Work to be completed ▸ For each line of the data below, copy it if it holds the word "обработки".
*** Data records ***
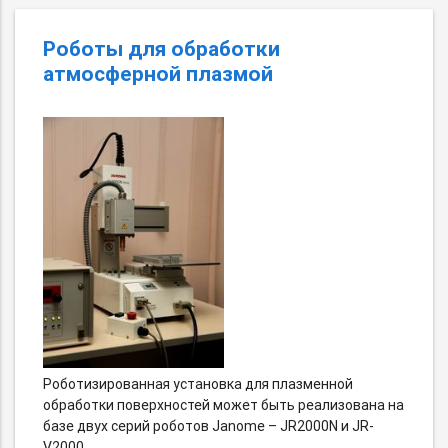
Роботы для обработки
атмосферной плазмой
Роботизированная установка для плазменной
обработки поверхностей может быть реализована на
базе двух серий роботов Janome – JR2000N и JR-
V2000.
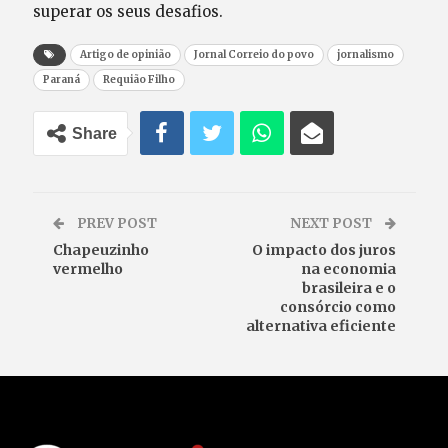
superar os seus desafios.
Artigo de opinião
Jornal Correio do povo
jornalismo
Paraná
Requião Filho
Share
PREV POST
NEXT POST
Chapeuzinho
O impacto dos juros
vermelho
na economia
brasileira e o
consórcio como
alternativa eficiente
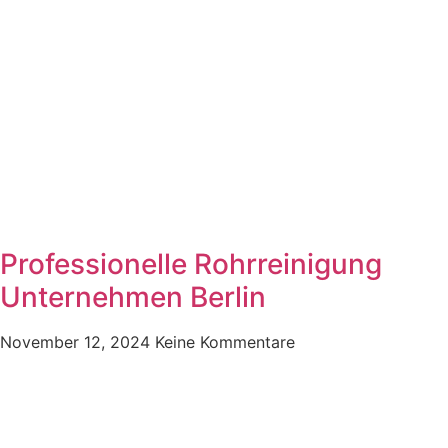
Professionelle Rohrreinigung
Unternehmen Berlin
November 12, 2024
Keine Kommentare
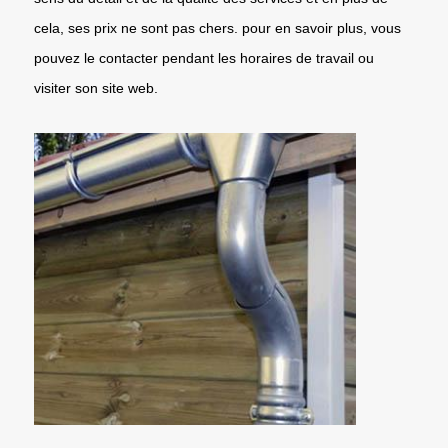
cela, ses prix ne sont pas chers. pour en savoir plus, vous
pouvez le contacter pendant les horaires de travail ou
visiter son site web.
*** End of Data records ***
Answer to this task ▸
Роботы для обработки
обработки поверхностей может быть реализована на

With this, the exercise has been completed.